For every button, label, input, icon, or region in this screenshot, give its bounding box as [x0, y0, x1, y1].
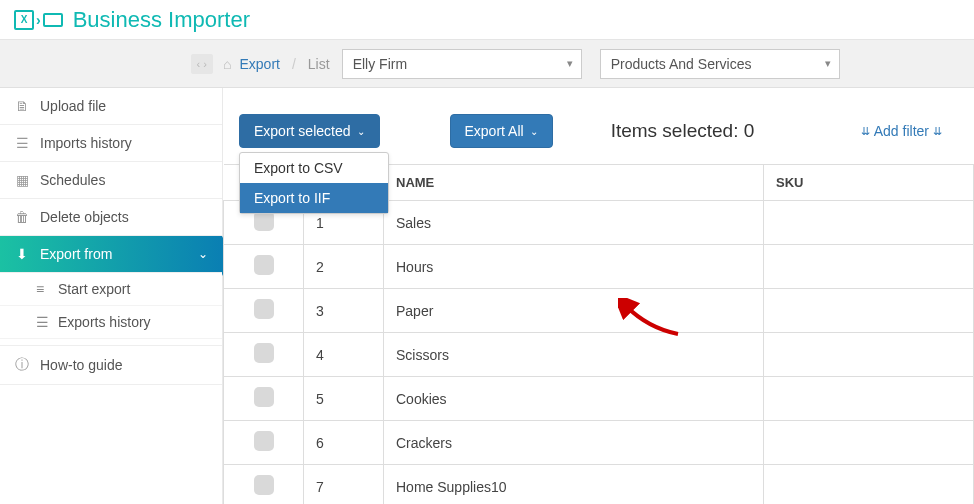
- export-selected-button[interactable]: Export selected ⌄: [239, 114, 380, 148]
- table-row[interactable]: 5Cookies: [224, 377, 974, 421]
- row-checkbox-cell: [224, 245, 304, 289]
- home-icon[interactable]: ⌂: [223, 56, 231, 72]
- category-select-value: Products And Services: [611, 56, 752, 72]
- row-checkbox[interactable]: [254, 255, 274, 275]
- row-checkbox[interactable]: [254, 299, 274, 319]
- row-sku: [764, 465, 974, 505]
- table-row[interactable]: 2Hours: [224, 245, 974, 289]
- app-title: Business Importer: [73, 7, 250, 33]
- row-name: Sales: [384, 201, 764, 245]
- breadcrumb-export-link[interactable]: Export: [239, 56, 279, 72]
- list-icon: ☰: [14, 135, 30, 151]
- row-number: 3: [304, 289, 384, 333]
- row-sku: [764, 421, 974, 465]
- sidebar-item-label: Delete objects: [40, 209, 129, 225]
- row-number: 2: [304, 245, 384, 289]
- row-name: Cookies: [384, 377, 764, 421]
- double-arrow-down-icon: ⇊: [861, 125, 870, 138]
- table-row[interactable]: 7Home Supplies10: [224, 465, 974, 505]
- sidebar-item-label: Export from: [40, 246, 112, 262]
- row-sku: [764, 377, 974, 421]
- breadcrumb-list: List: [308, 56, 330, 72]
- row-checkbox-cell: [224, 333, 304, 377]
- row-checkbox-cell: [224, 421, 304, 465]
- sidebar-sub-start-export[interactable]: ≡ Start export: [0, 273, 222, 306]
- list-icon: ☰: [36, 314, 50, 330]
- row-sku: [764, 201, 974, 245]
- row-name: Crackers: [384, 421, 764, 465]
- column-name[interactable]: NAME: [384, 165, 764, 201]
- export-selected-dropdown: Export to CSV Export to IIF: [239, 152, 389, 214]
- row-checkbox-cell: [224, 289, 304, 333]
- row-sku: [764, 289, 974, 333]
- sidebar-item-label: Upload file: [40, 98, 106, 114]
- items-selected-status: Items selected: 0: [611, 120, 755, 142]
- sidebar: 🗎 Upload file ☰ Imports history ▦ Schedu…: [0, 88, 223, 504]
- file-icon: 🗎: [14, 98, 30, 114]
- download-icon: ⬇: [14, 246, 30, 262]
- database-icon: ≡: [36, 281, 50, 297]
- row-name: Scissors: [384, 333, 764, 377]
- dropdown-item-iif[interactable]: Export to IIF: [240, 183, 388, 213]
- row-checkbox[interactable]: [254, 475, 274, 495]
- topbar: ‹ › ⌂ Export / List Elly Firm Products A…: [0, 40, 974, 88]
- dropdown-item-csv[interactable]: Export to CSV: [240, 153, 388, 183]
- row-number: 7: [304, 465, 384, 505]
- row-number: 5: [304, 377, 384, 421]
- table-row[interactable]: 4Scissors: [224, 333, 974, 377]
- sidebar-sub-label: Start export: [58, 281, 130, 297]
- main-content: Export selected ⌄ Export to CSV Export t…: [223, 88, 974, 504]
- sidebar-item-schedules[interactable]: ▦ Schedules: [0, 162, 222, 199]
- sidebar-item-label: Schedules: [40, 172, 105, 188]
- sidebar-item-label: Imports history: [40, 135, 132, 151]
- row-sku: [764, 333, 974, 377]
- row-checkbox[interactable]: [254, 387, 274, 407]
- row-checkbox[interactable]: [254, 343, 274, 363]
- app-header: X› Business Importer: [0, 0, 974, 40]
- table-row[interactable]: 6Crackers: [224, 421, 974, 465]
- caret-down-icon: ⌄: [357, 126, 365, 137]
- category-select[interactable]: Products And Services: [600, 49, 840, 79]
- calendar-icon: ▦: [14, 172, 30, 188]
- double-arrow-down-icon: ⇊: [933, 125, 942, 138]
- column-sku[interactable]: SKU: [764, 165, 974, 201]
- row-checkbox[interactable]: [254, 211, 274, 231]
- row-checkbox-cell: [224, 465, 304, 505]
- row-name: Home Supplies10: [384, 465, 764, 505]
- add-filter-label: Add filter: [874, 123, 929, 139]
- nav-back-forward[interactable]: ‹ ›: [191, 54, 213, 74]
- company-select[interactable]: Elly Firm: [342, 49, 582, 79]
- row-name: Paper: [384, 289, 764, 333]
- row-number: 6: [304, 421, 384, 465]
- row-name: Hours: [384, 245, 764, 289]
- sidebar-sub-label: Exports history: [58, 314, 151, 330]
- sidebar-item-delete[interactable]: 🗑 Delete objects: [0, 199, 222, 236]
- sidebar-item-export-from[interactable]: ⬇ Export from ⌄: [0, 236, 222, 273]
- row-checkbox[interactable]: [254, 431, 274, 451]
- row-number: 4: [304, 333, 384, 377]
- breadcrumb: ⌂ Export / List: [223, 56, 330, 72]
- export-all-label: Export All: [465, 123, 524, 139]
- data-table: NAME SKU 1Sales2Hours3Paper4Scissors5Coo…: [223, 164, 974, 504]
- trash-icon: 🗑: [14, 209, 30, 225]
- sidebar-sub-exports-history[interactable]: ☰ Exports history: [0, 306, 222, 339]
- caret-down-icon: ⌄: [530, 126, 538, 137]
- add-filter-button[interactable]: ⇊ Add filter ⇊: [861, 123, 942, 139]
- info-icon: ⓘ: [14, 356, 30, 374]
- table-row[interactable]: 3Paper: [224, 289, 974, 333]
- export-all-button[interactable]: Export All ⌄: [450, 114, 553, 148]
- chevron-down-icon: ⌄: [198, 247, 208, 261]
- toolbar: Export selected ⌄ Export to CSV Export t…: [223, 88, 974, 164]
- sidebar-item-label: How-to guide: [40, 357, 123, 373]
- row-checkbox-cell: [224, 377, 304, 421]
- sidebar-item-imports-history[interactable]: ☰ Imports history: [0, 125, 222, 162]
- export-selected-label: Export selected: [254, 123, 351, 139]
- sidebar-item-upload[interactable]: 🗎 Upload file: [0, 88, 222, 125]
- row-sku: [764, 245, 974, 289]
- sidebar-item-howto[interactable]: ⓘ How-to guide: [0, 345, 222, 385]
- company-select-value: Elly Firm: [353, 56, 407, 72]
- app-logo: X›: [14, 10, 63, 30]
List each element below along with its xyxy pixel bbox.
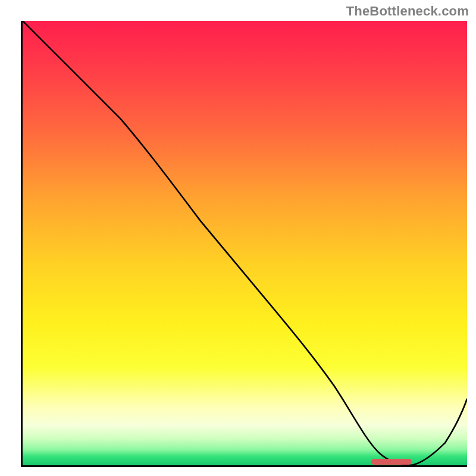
chart-frame: TheBottleneck.com <box>0 0 476 476</box>
curve-layer <box>23 21 467 465</box>
plot-area <box>21 21 467 467</box>
bottleneck-curve-path <box>23 21 467 465</box>
optimal-range-marker <box>371 459 411 465</box>
watermark-text: TheBottleneck.com <box>346 4 469 19</box>
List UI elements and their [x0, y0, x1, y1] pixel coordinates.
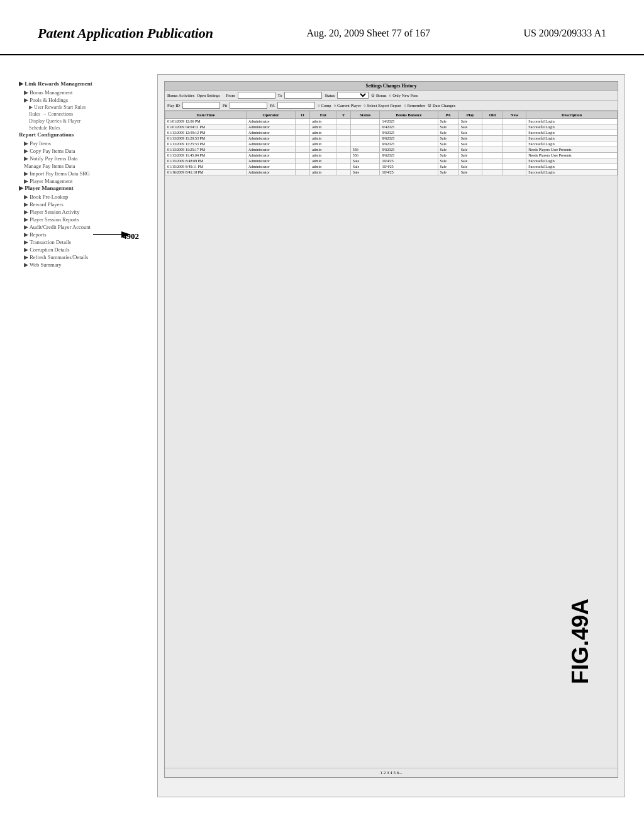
table-cell	[296, 130, 310, 136]
table-cell: Administrator	[247, 147, 296, 153]
status-select[interactable]: Active Inactive	[337, 92, 369, 99]
nav-item[interactable]: ▶ Reward Players	[19, 201, 145, 208]
nav-item[interactable]: ▶ Import Pay Items Data SRG	[19, 170, 145, 177]
nav-item[interactable]: ▶ Player Management	[19, 177, 145, 185]
nav-item[interactable]: Rules → Connections	[19, 111, 145, 118]
table-cell	[482, 141, 503, 147]
table-cell	[336, 170, 350, 175]
table-cell: Sale	[438, 147, 458, 153]
col-pa: PA	[438, 111, 458, 119]
nav-item[interactable]: Manage Pay Items Data	[19, 162, 145, 170]
publication-number: US 2009/209333 A1	[523, 25, 606, 39]
table-cell: Administrator	[247, 130, 296, 136]
from-label: From	[226, 93, 235, 97]
pit-input[interactable]	[230, 102, 267, 109]
table-row[interactable]: 01/15/2009 8/48:09 PMAdministratoradminS…	[165, 158, 618, 164]
col-bonus: Bonus Balance	[380, 111, 438, 119]
bonus-label: ⊙ Bonus	[371, 93, 386, 98]
nav-item[interactable]: ▶ Refresh Summaries/Details	[19, 253, 145, 261]
table-cell: Sale	[458, 153, 482, 158]
table-cell: 01/13/2009 11:25:17 PM	[165, 147, 247, 153]
table-cell: 10/4/25	[380, 164, 438, 170]
table-row[interactable]: 01/15/2009 8/40:11 PMAdministratoradminS…	[165, 164, 618, 170]
nav-item[interactable]: ▶ Corruption Details	[19, 246, 145, 253]
pagination[interactable]: 1 2 3 4 5 6...	[165, 768, 618, 777]
table-cell: Administrator	[247, 136, 296, 141]
table-cell: 556	[350, 147, 380, 153]
history-table: Date/Time Operator O Ent Y Status Bonus …	[165, 111, 618, 175]
table-row[interactable]: 01/13/2009 12:59:12 PMAdministratoradmin…	[165, 130, 618, 136]
table-row[interactable]: 01/13/2009 11:20:53 PMAdministratoradmin…	[165, 136, 618, 141]
nav-item[interactable]: ▶ Book Pre-Lookup	[19, 193, 145, 201]
table-cell: admin	[310, 124, 336, 130]
table-row[interactable]: 01/13/2009 11:25:17 PMAdministratoradmin…	[165, 147, 618, 153]
col-play: Play	[458, 111, 482, 119]
table-cell: admin	[310, 119, 336, 124]
table-row[interactable]: 01/13/2009 11:25:53 PMAdministratoradmin…	[165, 141, 618, 147]
table-cell: 01/01/2009 12:06 PM	[165, 119, 247, 124]
table-cell: 01/13/2009 11:20:53 PM	[165, 136, 247, 141]
table-cell: Sale	[458, 124, 482, 130]
nav-item[interactable]: ▶ Notify Pay Items Data	[19, 155, 145, 162]
table-cell: admin	[310, 136, 336, 141]
play-id-label: Play ID	[167, 103, 180, 108]
to-date-input[interactable]	[284, 92, 322, 99]
nav-item[interactable]: ▶ Pay Items	[19, 140, 145, 147]
pit-label: Pit	[223, 103, 227, 108]
table-cell	[350, 141, 380, 147]
table-cell: Successful Login	[526, 170, 618, 175]
ui-panel: Settings Changes History Bonus Activitie…	[157, 74, 625, 797]
annotation-arrow	[93, 225, 131, 244]
nav-item[interactable]: Schedule Rules	[19, 124, 145, 131]
nav-item[interactable]: ▶ Bonus Management	[19, 89, 145, 96]
nav-item[interactable]: ▶ Player Session Activity	[19, 208, 145, 216]
nav-item[interactable]: ▶ Copy Pay Items Data	[19, 147, 145, 155]
table-row[interactable]: 01/13/2009 11:45:04 PMAdministratoradmin…	[165, 153, 618, 158]
col-datetime: Date/Time	[165, 111, 247, 119]
table-cell: 556	[350, 153, 380, 158]
play-id-input[interactable]	[182, 102, 220, 109]
table-cell: admin	[310, 141, 336, 147]
nav-item[interactable]: ▶ Player Session Reports	[19, 216, 145, 223]
table-cell	[482, 164, 503, 170]
col-y: Y	[336, 111, 350, 119]
table-cell: Sale	[438, 158, 458, 164]
nav-item[interactable]: ▶ User Rewards Start Rules	[19, 104, 145, 111]
table-cell: admin	[310, 147, 336, 153]
table-row[interactable]: 01/16/2009 8/41:18 PMAdministratoradminS…	[165, 170, 618, 175]
table-cell: admin	[310, 153, 336, 158]
table-cell	[482, 170, 503, 175]
table-row[interactable]: 01/01/2009 04:04:11 PMAdministratoradmin…	[165, 124, 618, 130]
table-cell	[503, 124, 526, 130]
table-cell	[296, 170, 310, 175]
table-cell	[336, 124, 350, 130]
col-o: O	[296, 111, 310, 119]
table-cell: Administrator	[247, 141, 296, 147]
table-cell: Sale	[438, 130, 458, 136]
table-cell: 01/13/2009 12:59:12 PM	[165, 130, 247, 136]
table-cell: Successful Login	[526, 119, 618, 124]
table-cell: 01/13/2009 11:25:53 PM	[165, 141, 247, 147]
table-cell	[336, 136, 350, 141]
table-cell	[503, 119, 526, 124]
table-cell	[336, 141, 350, 147]
table-cell	[296, 147, 310, 153]
table-cell	[350, 124, 380, 130]
open-settings-label: Open Settings	[197, 93, 220, 97]
table-cell	[336, 147, 350, 153]
table-cell	[336, 164, 350, 170]
table-cell: 9/62025	[380, 136, 438, 141]
pa-input[interactable]	[277, 102, 315, 109]
filter-row-2: Play ID Pit PA ○ Comp ○ Current Player ○…	[165, 101, 618, 111]
main-content: ▶ Link Rewards Management▶ Bonus Managem…	[0, 55, 644, 810]
nav-item[interactable]: ▶ Web Summary	[19, 261, 145, 268]
table-cell	[296, 164, 310, 170]
from-date-input[interactable]	[238, 92, 275, 99]
table-cell: Administrator	[247, 124, 296, 130]
table-cell	[296, 153, 310, 158]
table-header-row: Date/Time Operator O Ent Y Status Bonus …	[165, 111, 618, 119]
nav-item[interactable]: ▶ Pools & Holdings	[19, 96, 145, 104]
table-cell	[503, 147, 526, 153]
table-row[interactable]: 01/01/2009 12:06 PMAdministratoradmin14/…	[165, 119, 618, 124]
nav-item[interactable]: Display Queries & Player	[19, 118, 145, 124]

[About this exercise]
Go through the listing above and copy each line where the string "breadcrumb" appears.

[Worked solution]
- breadcrumb-export-link[interactable]: Export: [239, 56, 279, 72]
- breadcrumb-list: List: [308, 56, 330, 72]
- breadcrumb: ⌂ Export / List: [223, 56, 330, 72]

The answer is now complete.